The empowerment of AI/AN student leaders and the recognition of leadership among our own has taken many forms this year. We tirelessly work to enhance leadership opportunities for these students. The 2016-17 school year saw an increase in practical leadership participation as we collaborated with thirteen new field education sites in nine states and Washington D.C. Our alumni continue to take on responsibilities of influence, with many of them working to improve AI/AN health and welfare issues. We are so pleased to have 2010 MSW alumna Kellie Thompson return to the Buder Center to share her leadership skills as Assistant Director.

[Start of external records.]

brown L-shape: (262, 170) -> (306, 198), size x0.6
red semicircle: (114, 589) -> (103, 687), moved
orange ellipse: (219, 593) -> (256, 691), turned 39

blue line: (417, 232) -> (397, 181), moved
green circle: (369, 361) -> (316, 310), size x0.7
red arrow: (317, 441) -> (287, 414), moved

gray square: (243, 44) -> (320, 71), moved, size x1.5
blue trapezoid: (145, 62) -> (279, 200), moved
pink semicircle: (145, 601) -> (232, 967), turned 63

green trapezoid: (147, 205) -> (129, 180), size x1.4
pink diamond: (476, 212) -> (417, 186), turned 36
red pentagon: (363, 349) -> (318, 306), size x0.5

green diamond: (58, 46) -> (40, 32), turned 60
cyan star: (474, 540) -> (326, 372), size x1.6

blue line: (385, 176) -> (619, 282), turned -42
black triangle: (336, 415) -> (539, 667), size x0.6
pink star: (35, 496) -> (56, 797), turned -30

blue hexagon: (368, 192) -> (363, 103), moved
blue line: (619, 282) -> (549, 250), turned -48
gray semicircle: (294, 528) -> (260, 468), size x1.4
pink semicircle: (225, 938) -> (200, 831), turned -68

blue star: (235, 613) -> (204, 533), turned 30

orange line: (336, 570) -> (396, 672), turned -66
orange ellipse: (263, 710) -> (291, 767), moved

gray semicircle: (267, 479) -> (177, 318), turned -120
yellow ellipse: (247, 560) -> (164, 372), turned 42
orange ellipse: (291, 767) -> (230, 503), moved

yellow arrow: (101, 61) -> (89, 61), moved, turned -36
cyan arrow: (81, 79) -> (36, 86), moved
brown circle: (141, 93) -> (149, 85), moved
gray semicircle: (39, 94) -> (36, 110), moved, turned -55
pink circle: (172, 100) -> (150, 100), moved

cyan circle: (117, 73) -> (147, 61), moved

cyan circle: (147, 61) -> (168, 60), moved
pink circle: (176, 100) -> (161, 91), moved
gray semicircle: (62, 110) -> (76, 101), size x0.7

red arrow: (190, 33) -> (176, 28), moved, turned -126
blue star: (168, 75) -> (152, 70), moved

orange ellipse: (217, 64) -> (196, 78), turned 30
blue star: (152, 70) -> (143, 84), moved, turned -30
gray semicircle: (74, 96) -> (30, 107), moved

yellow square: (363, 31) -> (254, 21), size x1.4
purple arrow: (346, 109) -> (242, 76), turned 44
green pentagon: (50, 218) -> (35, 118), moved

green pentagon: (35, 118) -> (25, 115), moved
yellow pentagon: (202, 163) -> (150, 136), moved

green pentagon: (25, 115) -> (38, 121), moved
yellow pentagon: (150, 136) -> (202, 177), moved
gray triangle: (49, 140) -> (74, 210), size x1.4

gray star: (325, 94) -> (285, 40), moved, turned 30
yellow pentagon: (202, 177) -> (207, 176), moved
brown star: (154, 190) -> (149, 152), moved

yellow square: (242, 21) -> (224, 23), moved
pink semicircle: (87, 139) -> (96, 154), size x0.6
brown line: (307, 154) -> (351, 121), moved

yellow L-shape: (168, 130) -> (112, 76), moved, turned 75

Recognition of leadership came to the American Indian Student Association (AISA), who won the WUSTL Liberman Leadership Award for Excellence in Sustainability. The selection committee was most impressed by the group's efforts to create awareness around the No Dakota Access Pipeline Movement, including the NoDAPL Gallery and the Indigenous Rights and Environmental Justice Symposium, as well as other programs such as the seminar on Engaging Community: Empowering Health through Indigenous Foods. In addition, Buder Center Program Coordinator Lynn Mitchell was a recipient of the Outstanding Faculty and Staff Award in recognition of those who have exemplified support for graduate students and Kellie Thompson received the outstanding staff award at the Brown School for being a valuable support to the school.
We at the Buder Center realize that our influence on our future leaders is brief—maybe just one or two years-- but in that time we have worked to provide a far-reaching, long-term influence through theory and practice that we are certain will sustain these students and guide them to greatness.